"""

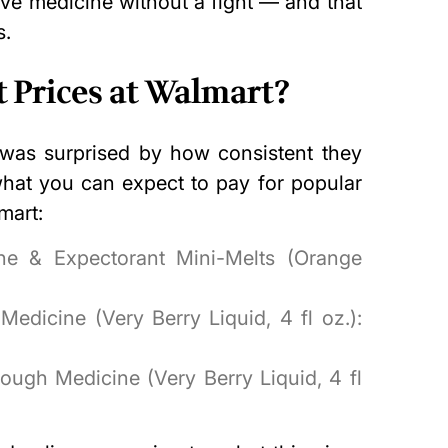
ive medicine without a fight — and that
s.
 Prices at Walmart?
I was surprised by how consistent they
what you can expect to pay for popular
mart:
ne & Expectorant Mini-Melts (Orange
edicine (Very Berry Liquid, 4 fl oz.):
ough Medicine (Very Berry Liquid, 4 fl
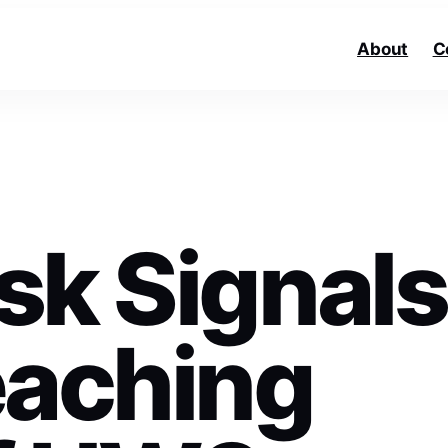
About
C
sk Signals
eaching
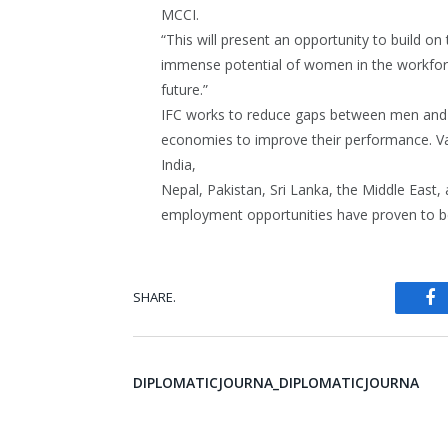
MCCI.
“This will present an opportunity to build o
immense potential of women in the workforce
future.”
IFC works to reduce gaps between men and 
economies to improve their performance. Vari
India,
Nepal, Pakistan, Sri Lanka, the Middle East, 
employment opportunities have proven to be 
SHARE.
Fa
DIPLOMATICJOURNA_DIPLOMATICJOURNA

"""

### Problem
Copy, from the material above, each line in which the string "Very" occurs.

### Written answer
edicine (Very Berry Liquid, 4 fl oz.):
ough Medicine (Very Berry Liquid, 4 fl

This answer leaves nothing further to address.